Perth may emerge as key Qantas Australian gateway with new nonstop fights.

May 28, 2020
Photos: Qantas

More nonstop Qantas flights from Perth to London and Europe could emerge as passengers flock to nonstops to avoid stopping in South East Asia.

According to a report by Linus Bauer, Managing Consultant at Bauer Aviation Advisory, in the next 24-36 months, the majority of health-conscious travellers will favour direct flights more than one-stop journeys via South East Asia or the Gulf, leading to possible higher willingness-to-pay in all cabin classes and thus spike in demand for an additional Perth-London service.

“Qantas’ launch of the Perth-London service in 2018 has exceeded all expectations, by capturing a significant market share of 24 per cent in the first year of its operations, claiming average load factors above 90 per cent, and achieving the highest net promoter scores in its entire network,” said Mr Bauer.

“The option of bypassing a hub in the area of an outbreak can be considered as one of the additional sources of demand for direct services, driven by the fast-changing behaviour of health-conscious corporate and travellers visiting friends and relatives (VFR).”

Mr Bauer adds that the other issue with the transit stop model could be “the implementation of additional health and safety-related measures (for in-transit passengers) could cause larger complexity and thus increasing costs.”

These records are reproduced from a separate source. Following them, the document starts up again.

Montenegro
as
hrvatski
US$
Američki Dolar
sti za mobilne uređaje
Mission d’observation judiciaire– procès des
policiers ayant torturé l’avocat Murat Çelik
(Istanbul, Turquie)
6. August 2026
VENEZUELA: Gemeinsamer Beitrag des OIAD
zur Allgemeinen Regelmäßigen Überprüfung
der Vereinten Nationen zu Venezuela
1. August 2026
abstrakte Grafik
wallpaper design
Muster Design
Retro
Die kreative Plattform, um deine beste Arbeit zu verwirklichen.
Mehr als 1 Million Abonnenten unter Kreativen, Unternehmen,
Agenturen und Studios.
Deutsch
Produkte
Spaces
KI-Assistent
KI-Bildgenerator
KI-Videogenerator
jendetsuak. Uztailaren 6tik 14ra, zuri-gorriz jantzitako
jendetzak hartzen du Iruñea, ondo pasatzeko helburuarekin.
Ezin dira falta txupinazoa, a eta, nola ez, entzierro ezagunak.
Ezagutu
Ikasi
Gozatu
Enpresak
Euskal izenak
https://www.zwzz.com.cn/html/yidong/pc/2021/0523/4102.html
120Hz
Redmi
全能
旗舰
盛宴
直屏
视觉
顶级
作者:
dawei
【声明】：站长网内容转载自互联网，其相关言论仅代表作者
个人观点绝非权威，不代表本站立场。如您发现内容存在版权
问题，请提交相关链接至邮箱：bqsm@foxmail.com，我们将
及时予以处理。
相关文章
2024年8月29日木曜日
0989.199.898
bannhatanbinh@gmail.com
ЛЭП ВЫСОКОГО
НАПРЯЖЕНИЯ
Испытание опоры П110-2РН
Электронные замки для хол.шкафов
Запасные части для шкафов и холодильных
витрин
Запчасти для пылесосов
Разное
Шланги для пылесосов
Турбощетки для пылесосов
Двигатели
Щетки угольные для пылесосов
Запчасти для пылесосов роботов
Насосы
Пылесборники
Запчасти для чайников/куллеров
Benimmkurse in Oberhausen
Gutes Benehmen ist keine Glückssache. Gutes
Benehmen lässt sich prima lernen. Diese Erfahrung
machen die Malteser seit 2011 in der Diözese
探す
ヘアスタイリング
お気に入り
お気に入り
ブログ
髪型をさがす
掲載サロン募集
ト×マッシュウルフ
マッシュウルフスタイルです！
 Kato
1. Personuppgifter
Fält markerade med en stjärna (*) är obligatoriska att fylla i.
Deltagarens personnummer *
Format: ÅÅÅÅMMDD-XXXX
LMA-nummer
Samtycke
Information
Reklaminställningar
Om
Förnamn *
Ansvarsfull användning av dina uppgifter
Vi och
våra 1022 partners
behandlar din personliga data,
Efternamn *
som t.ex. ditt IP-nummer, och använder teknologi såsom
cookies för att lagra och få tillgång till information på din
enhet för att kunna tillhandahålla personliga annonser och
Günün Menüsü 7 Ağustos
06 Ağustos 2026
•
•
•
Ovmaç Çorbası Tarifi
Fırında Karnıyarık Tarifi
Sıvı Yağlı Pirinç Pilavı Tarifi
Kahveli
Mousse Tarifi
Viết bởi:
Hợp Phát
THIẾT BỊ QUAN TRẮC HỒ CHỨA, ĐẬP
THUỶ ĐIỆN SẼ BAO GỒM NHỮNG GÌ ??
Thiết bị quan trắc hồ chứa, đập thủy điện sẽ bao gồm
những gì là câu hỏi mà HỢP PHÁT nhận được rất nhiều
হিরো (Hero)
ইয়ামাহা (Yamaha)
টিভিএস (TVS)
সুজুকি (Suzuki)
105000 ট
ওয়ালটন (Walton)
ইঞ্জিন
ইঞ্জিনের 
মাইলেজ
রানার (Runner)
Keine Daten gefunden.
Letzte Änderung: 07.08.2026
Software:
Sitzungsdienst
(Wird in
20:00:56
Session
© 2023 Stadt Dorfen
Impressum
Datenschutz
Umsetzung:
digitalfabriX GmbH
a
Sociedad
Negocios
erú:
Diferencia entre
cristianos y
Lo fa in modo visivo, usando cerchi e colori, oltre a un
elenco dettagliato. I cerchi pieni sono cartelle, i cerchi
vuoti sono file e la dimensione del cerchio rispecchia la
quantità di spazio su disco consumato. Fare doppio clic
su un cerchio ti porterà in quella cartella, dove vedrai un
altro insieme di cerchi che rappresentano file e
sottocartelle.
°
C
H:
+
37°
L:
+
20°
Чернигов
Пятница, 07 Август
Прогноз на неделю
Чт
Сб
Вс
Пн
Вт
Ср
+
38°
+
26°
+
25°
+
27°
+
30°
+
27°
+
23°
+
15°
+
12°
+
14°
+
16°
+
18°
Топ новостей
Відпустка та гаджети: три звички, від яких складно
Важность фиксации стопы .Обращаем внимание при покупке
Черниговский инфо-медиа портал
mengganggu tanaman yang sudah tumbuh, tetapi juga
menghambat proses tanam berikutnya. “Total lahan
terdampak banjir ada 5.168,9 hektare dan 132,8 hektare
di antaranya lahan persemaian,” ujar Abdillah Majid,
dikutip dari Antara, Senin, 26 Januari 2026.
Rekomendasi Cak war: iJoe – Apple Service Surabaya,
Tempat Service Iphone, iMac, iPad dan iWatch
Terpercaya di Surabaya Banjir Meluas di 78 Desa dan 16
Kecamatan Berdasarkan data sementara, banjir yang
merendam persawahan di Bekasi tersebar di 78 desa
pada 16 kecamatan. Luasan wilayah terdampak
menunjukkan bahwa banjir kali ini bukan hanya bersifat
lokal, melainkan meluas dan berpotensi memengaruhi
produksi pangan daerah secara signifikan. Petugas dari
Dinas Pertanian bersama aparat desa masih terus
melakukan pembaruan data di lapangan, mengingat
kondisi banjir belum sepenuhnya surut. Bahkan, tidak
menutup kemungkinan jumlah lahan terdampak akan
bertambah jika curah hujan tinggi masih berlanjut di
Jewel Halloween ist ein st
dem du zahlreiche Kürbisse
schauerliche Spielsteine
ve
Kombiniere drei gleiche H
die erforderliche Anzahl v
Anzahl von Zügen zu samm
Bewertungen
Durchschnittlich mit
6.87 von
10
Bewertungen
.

“The (COVID-19) crisis could be also seen as a trigger for an early phase-out of older/large aircraft and the acquisition of newer aircraft with long-range capabilities and lower cabin density.”

Mr Bauer says it could lead to new market opportunities for airlines, like British Airways (and Qantas) with its heavy premium configuration on 787s, to bypass hubs on thin routes.

The report, published on the City University London website, makes a big play of Perth as a gateway to Australia.

“After the launch of Qantas’ service, Perth has become an increasingly important and viable gateway for ULH (Ultra-Long Haul) operations between Australia and the UK to date.”

Qantas’s plan was to introduce Perth to Paris and Perth to Frankfurt nonstop flights but they were put on hold after a dispute flared with Perth Airport over passenger charges.

That dispute may be thawing.

Mr Bauer adds that “Perth’s geographical location is one of the key benefits speaking for the establishment of a hub in Western Australia, the so-called “door to Australia” by providing a large domestic network for feeder traffic.”.

“Having a large and diverse domestic market is one of the competitive advantages for Qantas. The strong historical ties between both countries on many levels may lead to an ease of restrictions for direct travelling in the near future.”

“The Perth-London route may be one of the first reactivated routes in Qantas’ international network. However, the establishment of an ‘air travel bubble’ largely depends on the development of the severity and spread of COVID-19 in both countries in the upcoming months.”

In the post-crisis era, new opportunities for Qantas arise says Mr Bauer.

“Launch of new services between Australia and Europe/U.S., driven by factors including the change in consumer behaviours, the geographical location of cities, deployment of efficient aircraft, ongoing travel restrictions and thus increasing demand for direct and domestic feeder services.”


  1. Recently Qantas flew an A380 non-stop from Darwin to London as a repatriation flight so I assume it wasn't full but given that Darwin is closer to London by a little over 600 kilometres at 13873 and the range of a full A380 is something like 15000 couldn't they operate full A380 flights non-stop from Darwin with existing equipment. I know that the demand isn't there at the moment but am I missing something. Surely the cost to fly a full 380 from Sydney to Darwin to London would not be anymore than the same plane from Sydney to Singapore to London?